The Vinoy Resort & Golf Club, Autograph Collection is an historic Mediterranean Revival-style hotel opened in 1925 as the Vinoy Park Hotel. It is located in St. Petersburg, Florida at 501 Fifth Avenue Northeast, on the bayfront area of downtown, overlooking the Vinoy Yacht Basin. The hotel is a member of Historic Hotels of America, the official program of the National Trust for Historic Preservation.

==History==
The Vinoy Park Hotel was built in 1925 by oil tycoon Aymer Vinoy Laughner. Construction began on February 5 and took 10 months to complete, with a grand opening on December 31. It was a seasonal hotel, open from around December to March. Celebrities ranging from Babe Ruth, Herbert Hoover, Calvin Coolidge and James Stewart are known to have stayed there.
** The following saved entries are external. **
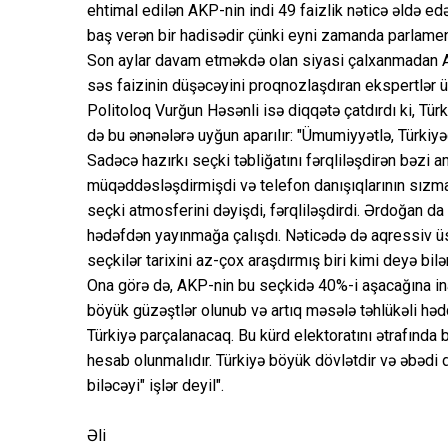
ehtimal edilən AKP-nin indi 49 faizlik nəticə əldə edə
baş verən bir hadisədir çünki eyni zamanda parlamen
Son aylar davam etməkdə olan siyasi çalxanmadan A
səs faizinin düşəcəyini proqnozlaşdıran ekspertlər ü
Politoloq Vurğun Həsənli isə diqqətə çatdırdı ki, Tür
də bu ənənələrə uyğun aparılır: "Ümumiyyətlə, Türkiyə
Sadəcə hazırkı seçki təbliğatını fərqliləşdirən bəzi a
müqəddəsləşdirmişdi və telefon danışıqlarının sızm
seçki atmosferini dəyişdi, fərqliləşdirdi. Ərdoğan d
hədəfdən yayınmağa çalışdı. Nəticədə də aqressiv üslu
seçkilər tarixini az-çox araşdırmış biri kimi deyə bil
Ona görə də, AKP-nin bu seçkidə 40%-i aşacağına in
böyük güzəştlər olunub və artıq məsələ təhlükəli həd
Türkiyə parçalanacaq. Bu kürd elektoratını ətrafında
hesab olunmalıdır. Türkiyə böyük dövlətdir və əbədi d
biləcəyi" işlər deyil".
Əli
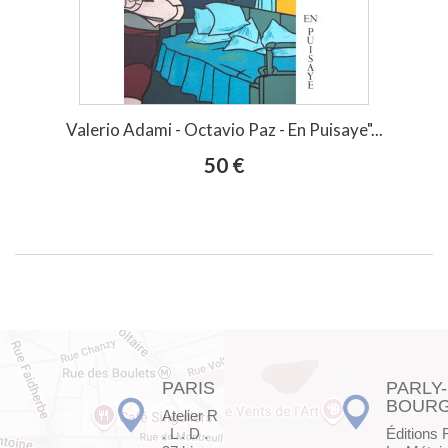
Valerio Adami - Octavio Paz - En Puisaye"...
50 €
PARIS
PARLY-
BOUR
Atelier R
. L . D .
Éditions 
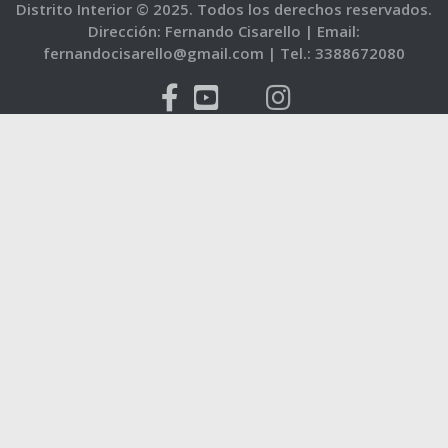
Distrito Interior © 2025. Todos los derechos reservados.
Dirección: Fernando Cisarello |
Email:
fernandocisarello@gmail.com |
Tel.: 3388672080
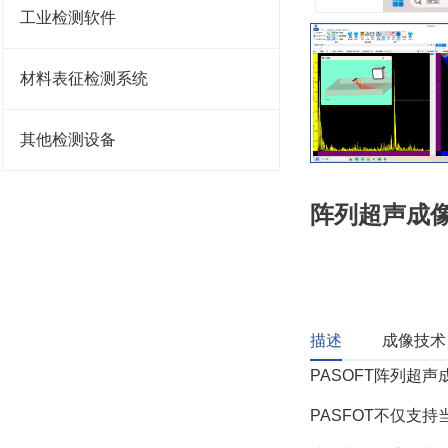
工业检测软件
材料表征检测系统
其他检测设备
阵列超声成像
描述
成像技术
PASOFT阵列超
PASFOT不仅支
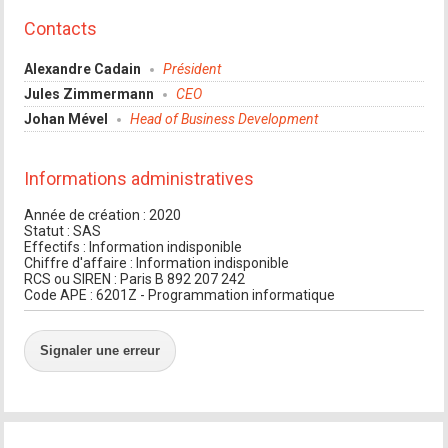
Contacts
Alexandre Cadain
Président
Jules Zimmermann
CEO
Johan Mével
Head of Business Development
Informations administratives
Année de création : 2020
Statut : SAS
Effectifs : Information indisponible
Chiffre d'affaire : Information indisponible
RCS ou SIREN : Paris B 892 207 242
Code APE : 6201Z - Programmation informatique
Signaler une erreur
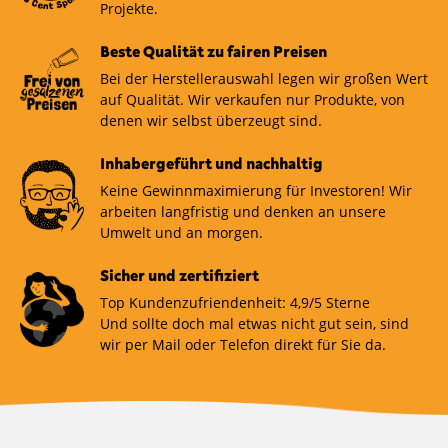
Projekte.
Beste Qualität zu fairen Preisen
Bei der Herstellerauswahl legen wir großen Wert
auf Qualität. Wir verkaufen nur Produkte, von
denen wir selbst überzeugt sind.
Inhabergeführt und nachhaltig
Keine Gewinnmaximierung für Investoren! Wir
arbeiten langfristig und denken an unsere
Umwelt und an morgen.
Sicher und zertifiziert
Top Kundenzufriendenheit: 4,9/5 Sterne
Und sollte doch mal etwas nicht gut sein, sind
wir per Mail oder Telefon direkt für Sie da.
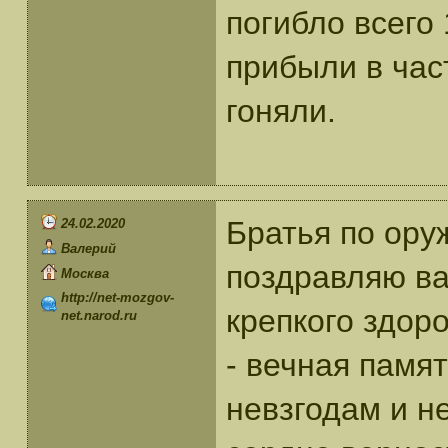
погибло всего 
прибыли в час
гоняли.
Братья по ору
24.02.2020
Валерий
поздравляю ва
Москва
http://net-mozgov-
крепкого здор
net.narod.ru
- вечная памя
невзгодам и н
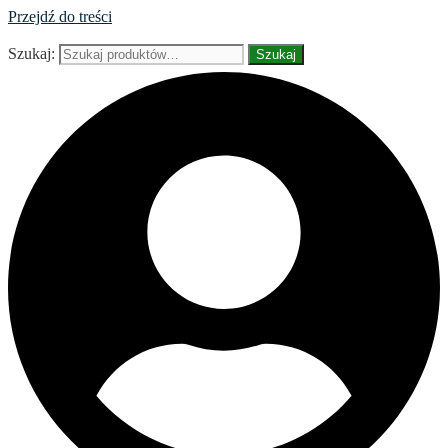
Przejdź do treści
Szukaj:
Szukaj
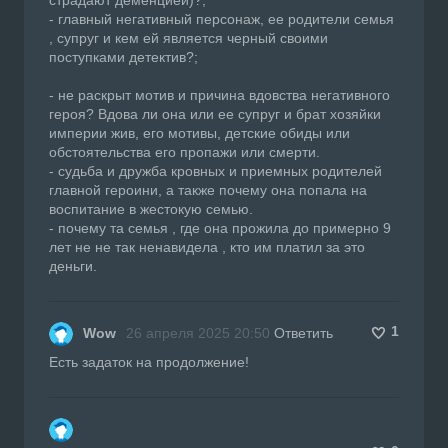
- главный негативный персонаж, ее родители семья
, супруг и кем ей является черный своими
поступками детектив?;
- не раскрыт мотив и причина вдовства негативного
героя? Вдова ли она или ее супруг и брат хозяйки
империи жив, его мотивы, детские обиды или
обстоятельства его пропажи или смерти.
- судьба и дружба кровных и приемных родителей
главной героини, а также почему она попала на
воспитание в жестокую семью.
- почему та семья , где она прожила до примерно 9
лет не не так ненавидела , кто им платил за это
деньги.
1
Wow
26 апреля 2025 20:50
Ответить
Есть задаток на продолжение!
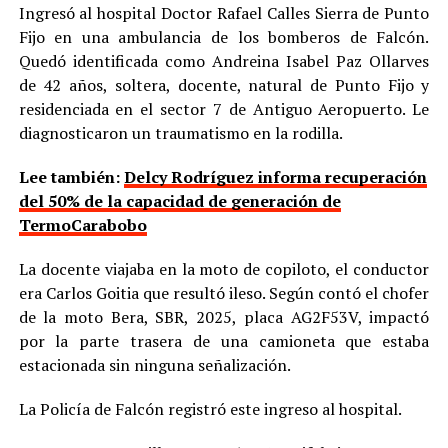
Ingresó al hospital Doctor Rafael Calles Sierra de Punto
Fijo en una ambulancia de los bomberos de Falcón.
Quedó identificada como Andreina Isabel Paz Ollarves
de 42 años, soltera, docente, natural de Punto Fijo y
residenciada en el sector 7 de Antiguo Aeropuerto. Le
diagnosticaron un traumatismo en la rodilla.
Lee también:
Delcy Rodríguez informa recuperación
del 50% de la capacidad de generación de
TermoCarabobo
La docente viajaba en la moto de copiloto, el conductor
era Carlos Goitia que resultó ileso. Según contó el chofer
de la moto Bera, SBR, 2025, placa AG2F53V, impactó
por la parte trasera de una camioneta que estaba
estacionada sin ninguna señalización.
La Policía de Falcón registró este ingreso al hospital.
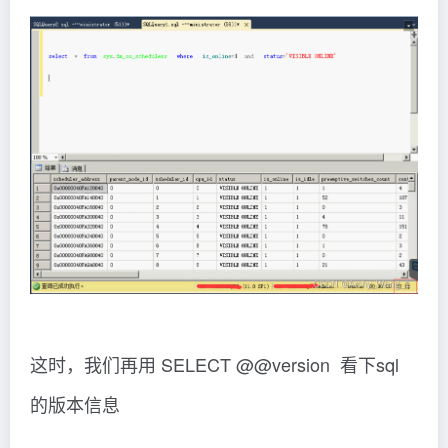
这时，我们再用 SELECT @@version 看下sql
的版本信息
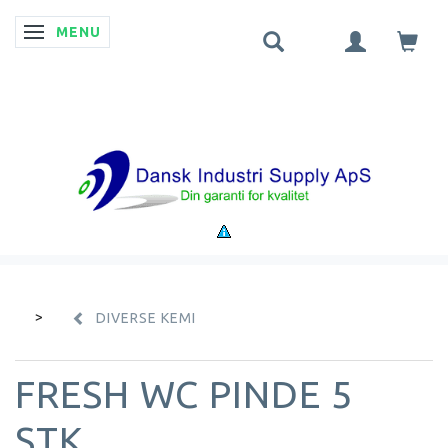
MENU
SKIFTE NAVIGATION
DIVERSE KEMI
FRESH WC PINDE 5
STK.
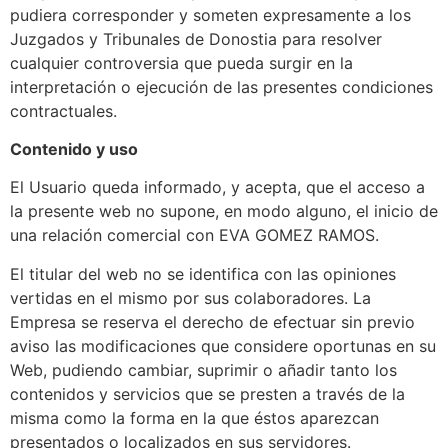
pudiera corresponder y someten expresamente a los
Juzgados y Tribunales de Donostia para resolver
cualquier controversia que pueda surgir en la
interpretación o ejecución de las presentes condiciones
contractuales.
Contenido y uso
El Usuario queda informado, y acepta, que el acceso a
la presente web no supone, en modo alguno, el inicio de
una relación comercial con EVA GOMEZ RAMOS.
El titular del web no se identifica con las opiniones
vertidas en el mismo por sus colaboradores. La
Empresa se reserva el derecho de efectuar sin previo
aviso las modificaciones que considere oportunas en su
Web, pudiendo cambiar, suprimir o añadir tanto los
contenidos y servicios que se presten a través de la
misma como la forma en la que éstos aparezcan
presentados o localizados en sus servidores.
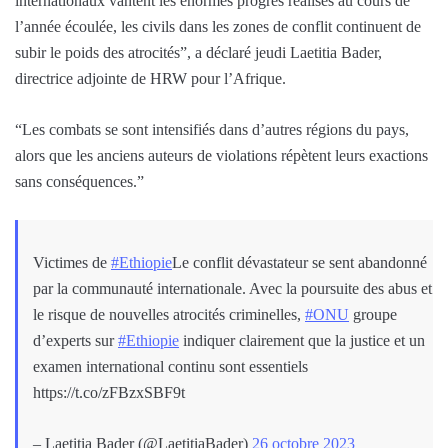
internationaux vantent les énormes progrès réalisés au cours de
l’année écoulée, les civils dans les zones de conflit continuent de
subir le poids des atrocités”, a déclaré jeudi Laetitia Bader,
directrice adjointe de HRW pour l’Afrique.
“Les combats se sont intensifiés dans d’autres régions du pays,
alors que les anciens auteurs de violations répètent leurs exactions
sans conséquences.”
Victimes de
#Ethiopie
Le conflit dévastateur se sent abandonné
par la communauté internationale. Avec la poursuite des abus et
le risque de nouvelles atrocités criminelles,
#ONU
groupe
d’experts sur
#Ethiopie
indiquer clairement que la justice et un
examen international continu sont essentiels
https://t.co/zFBzxSBF9t
– Laetitia Bader (@LaetitiaBader)
26 octobre 2023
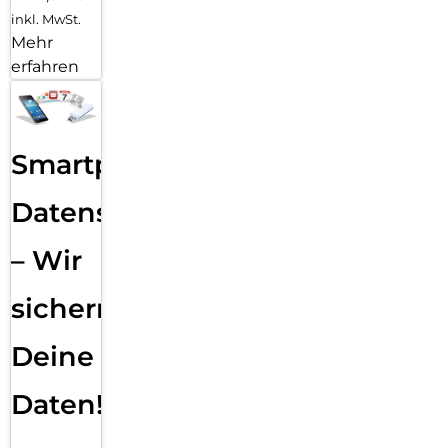
inkl. MwSt.
Mehr
erfahren
Smartphone
Datensicherung
– Wir
sichern
Deine
Daten!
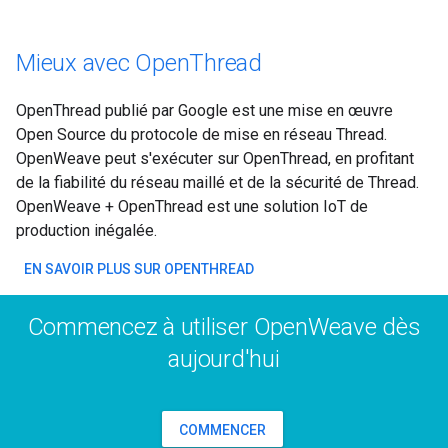
Mieux avec OpenThread
OpenThread publié par Google est une mise en œuvre
Open Source du protocole de mise en réseau Thread.
OpenWeave peut s'exécuter sur OpenThread, en profitant
de la fiabilité du réseau maillé et de la sécurité de Thread.
OpenWeave + OpenThread est une solution IoT de
production inégalée.
EN SAVOIR PLUS SUR OPENTHREAD
Commencez à utiliser OpenWeave dès
aujourd'hui
COMMENCER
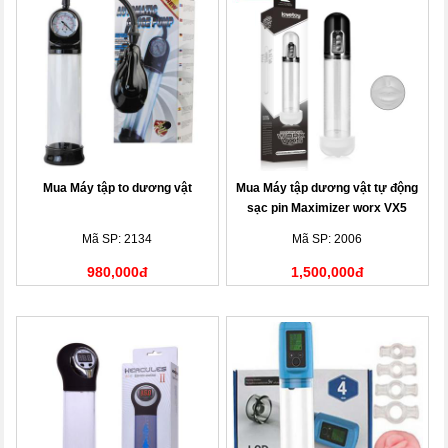
Mua Máy tập to dương vật
Mua Máy tập dương vật tự động
sạc pin Maximizer worx VX5
Mã SP: 2134
Mã SP: 2006
980,000đ
1,500,000đ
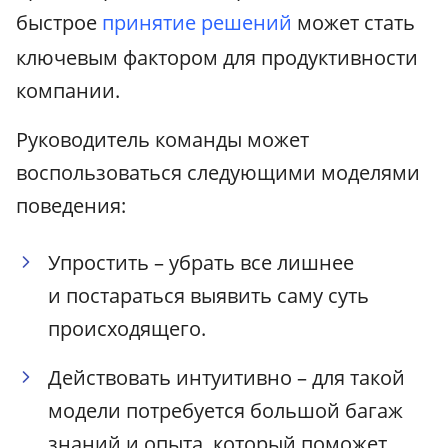
быстрое
принятие решений
может стать
ключевым фактором для продуктивности
компании.
Руководитель команды может
воспользоваться следующими моделями
поведения:
Упростить – убрать все лишнее
и постараться выявить саму суть
происходящего.
Действовать интуитивно – для такой
модели потребуется большой багаж
знаний и опыта, который поможет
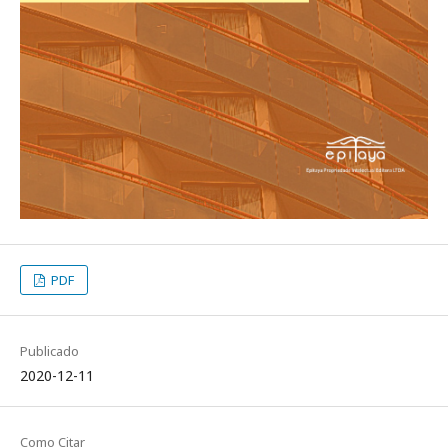
PDF
Publicado
2020-12-11
Como Citar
With the onset of World War II, the hotel closed on July 3, 1942 and was taken over by the U.S. Army for use as a training school. The hotel reopened in December 1944. It was then sold in 1945 to Charles Alberding for $700,000. It continued to prosper for the next couple of decades but fell out of favor and into decline and disrepair by the end of the 1960s. In 1974, the Vinoy Park closed and most of its contents were sold at auction. On September 11, 1978, it was added to the U.S. National Register of Historic Places.

The hotel sat vacant until 1990, when it was bought by the Vinoy Development Corporation, which renovated it at a cost of $93 million. The hotel reopened in 1992 as the Stouffer Vinoy Resort. Stouffer Hotels was bought by Renaissance Hotels the following year, and the hotel became the Renaissance Stouffer Vinoy Resort, and then in 1996 the Renaissance Vinoy Resort.

In 2005, the Vinoy earned AAA Four-Diamond status.

On April 18, 2012, the AIA's Florida Chapter placed it on its list of Florida Architecture: 100 Years. 100 Places.

In August 2018, the Vinoy Renaissance St. Petersburg Resort & Golf Club was sold by RLJ Lodging Trust to SCG Hospitality, owned by Tampa Bay Buccaneers’ owner Bryan Glazer. The sale included a golf club and 74-slip marina as well as the 362-room hotel. The amount of the sale was reported to be $188.5 million. The hotel left the Renaissance brand of Marriott and joined the Autograph Collection brand as The Vinoy Resort & Golf Club, Autograph Collection in April 2023, at the conclusion of major renovations.

== Paranormal activity ==
Over the years, there have been reports of ghost sightings and other supernatural events at the hotel. Some of the reports were by visiting major league baseball players and staff, who stayed at the Vinoy when in town to play the Tampa Bay Rays.

One of the reports came from a strength coordinator for the Pittsburgh Pirates. He described seeing a translucent apparition of a man near a desk in his room. Others have noted seeing a man dressed in formal attire walking the halls only to disappear without a trace.